I’m assuming you know something of the Sigma Foveon sensor controversy; that is, are they superior to the Bayer sensors found in Canons, Nikons, and most other cameras? I bought a used DP1 on Craigslist a couple of years ago for $350. It’s a lot of money for me to spend on a camera, especially one that has a reputation, deservedly, for being difficult to use. Since then, the camera has been a curse. Either I can’t set it up fast enough to take the picture, or I do, and I get image quality second to none.
Below is a sample, casual shot, for the first set of photos I took with the camera in Boston.
You can see more at Sigma DP1 Columus Day Photos 2009
I’ve gotten used to the controls, focus and slow buffer of the DP1. But I can’t get around its effective 28mm lens (wide angle). A year after I bought the DP1 I bought a used G10 (now G12 because it shoots video). I often reach for my Canon G12 because I can easily zoom in and out of the subject.
I always want the kind of image that comes from the DP1, but I don’t always want to risk losing the photo altogether because the camera is slow or the subject too far away.
I read somewhere that the real quality of the DP1 is in its large sensor (much larger than the G12 by the way) and prime lens. Was that true?
Like the DP1, I finally found a Sigma SD14 DSLR at a low enough price, used, for $350 on Amazon. I then bought Sigma’s least espensive zoom lens, a 50-200mm for $159. (Sigma’s current camera is a SD15). Since I’ve started following Sigma cameras I’ve noticed that fewer and fewer come up for sale on the used market. That tells me that many end up in the hands of those, like me, who can’t let them go.
My friend Mary brought over her Canon T1i with its kit lens to test with. Right away, the T1i is lighter, faster, smaller and easier to use.
Here are two photos that demonstrate some of the difference in the two sensors.
For my taste, the second image has that Foveon feel. The 3-dimensionality of the light is captured. It’s difficult to capture the real difference in small JPEGs, but I think these two photos show it, even if slightly. Also, the Foveon quality really shines with people and nature shots (see my set: DP1 in Maine
set), so these two photos are subjectively neutral.
I took a few comparison photos of inanimate objects, like above, and showed them to my wife, Marilyn. I asked her which photos she preferred. She picked all the Canon T1i photos. She found them “clearer and sharper.” I explained what I saw in the Foveon images, but she still preferred the Canon’s. That she picked out all the “other” photos shows that there is a difference between Foveon images, but that it’s subjective (she prefered Bayer, I Foveon).
That said, she loves the photos I take with the DP1 and has often singled them out over the pictures I took with my Bayer cameras (I’ve gotten similar compliments from others).
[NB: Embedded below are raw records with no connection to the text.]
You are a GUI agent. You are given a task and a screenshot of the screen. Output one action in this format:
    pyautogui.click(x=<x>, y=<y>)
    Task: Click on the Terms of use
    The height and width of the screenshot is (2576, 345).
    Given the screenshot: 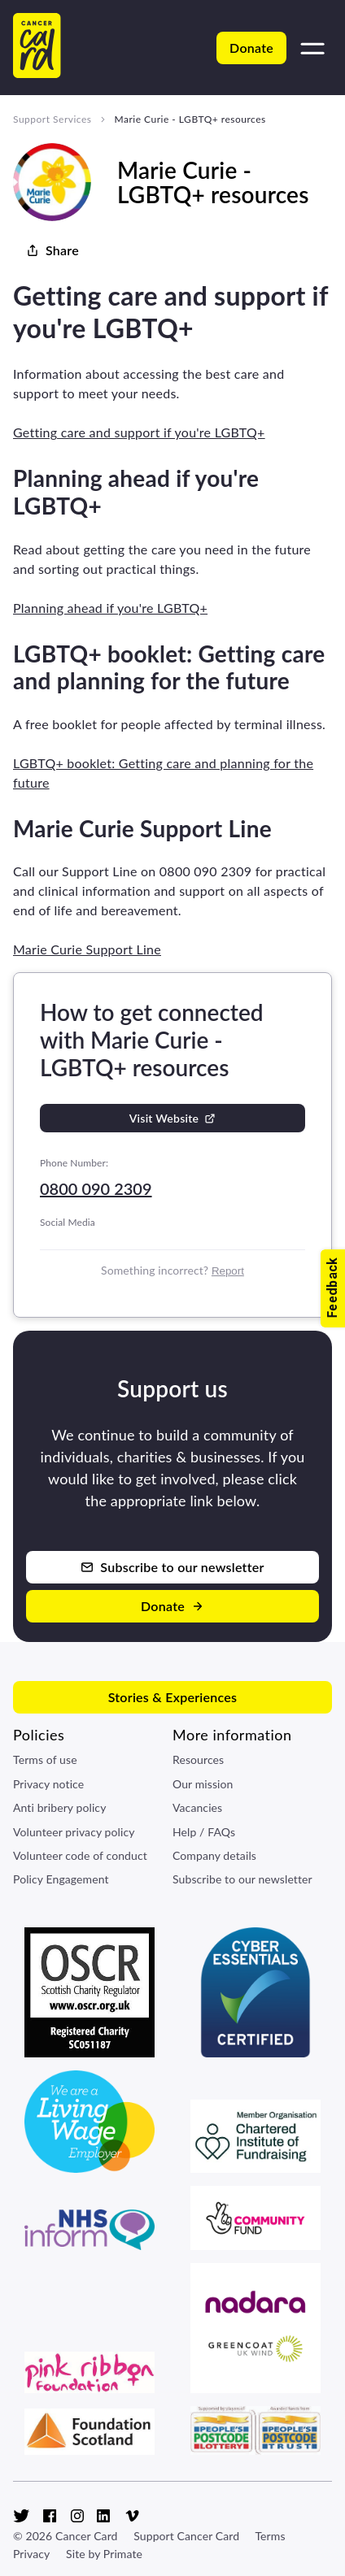 What is the action you would take?
    pyautogui.click(x=45, y=1759)
    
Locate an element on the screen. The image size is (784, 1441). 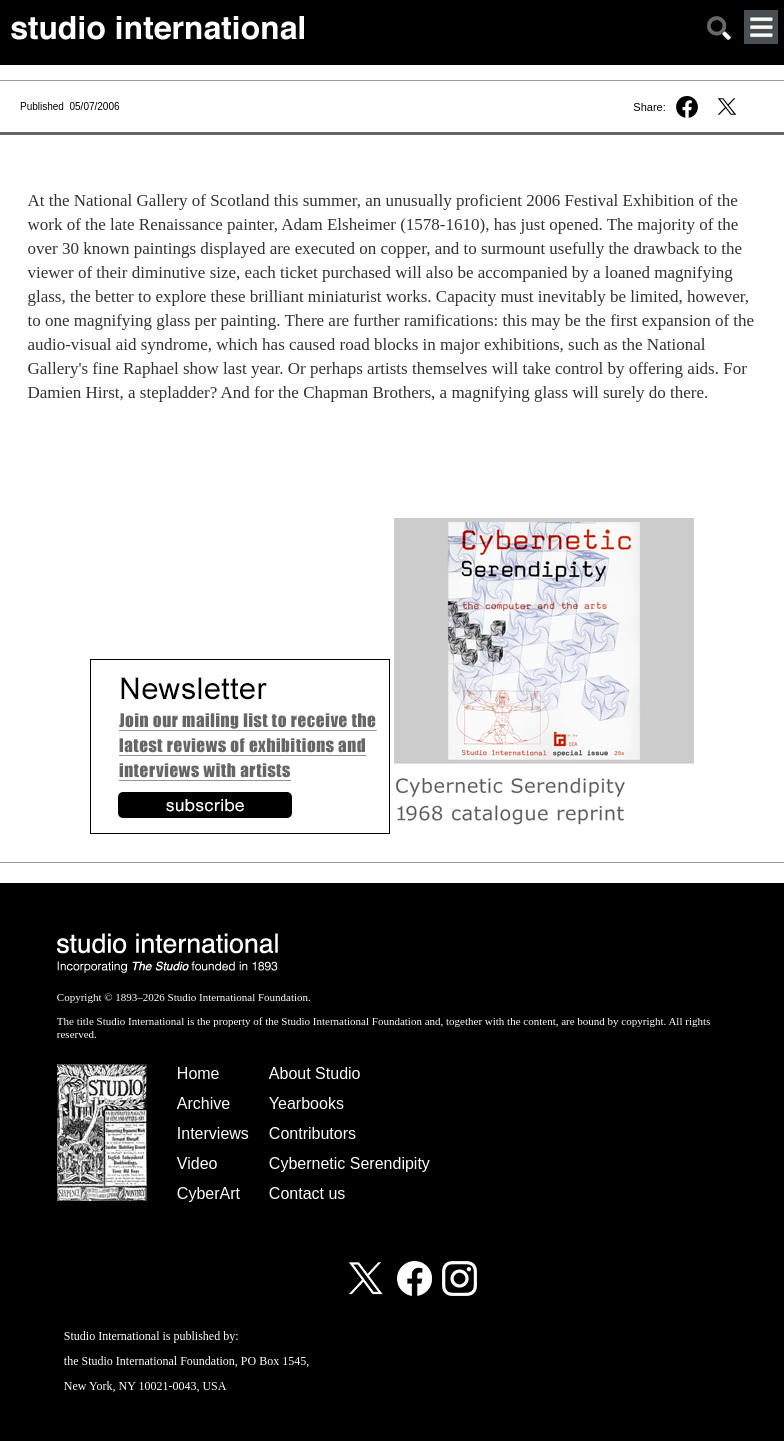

I have no allegiance to any camera line. I love the way the Canons work; that they can be hacked (CHDK
) I had a Nikon digital once that I loved. Some say a Foveon sensor in a Canon/Nikon camera would be the best of both worlds. I agree. But I never see it happening, for a variety of business reasons.
Here are the relative sizes of the Canon, Sigma DSLR and DP line cameras.
If you have the patience that little DP1 will blow you away. Here’s a Sigma DP1 Panorama
(it was near evening, so not terrifickly lit).
Now my big problem is whether to keep the big, clunky SD14 or put my limited camera money into an easier to use Canon/Nikon DSLR. Truly, I was hoping I wouldn’t see a difference and could think about getting a Canon T3i, or maybe Nikon D7000 (which are 3-times more expensive than this used setup). But there it is again, that “Foveon” look, even with Sigma’s older camera and entry-level lens. I really like that look.
I went through this with the DP1. For months after I bought it I considered selling it–I still do. But when I look at the photos I’ve taken with it I just can’t bring myself to part with it.
Some have said you can get the Foveon look in after-processing. I’ve tried, but can’t do it. If I could I’d rather get a major brand camera with HD video and all the other goodies that come on those platforms. As it is, like many others who struggle in this odd world of Sigma/Foveon technology, it’s hard to give up that Foveon “look” once you’ve experienced it.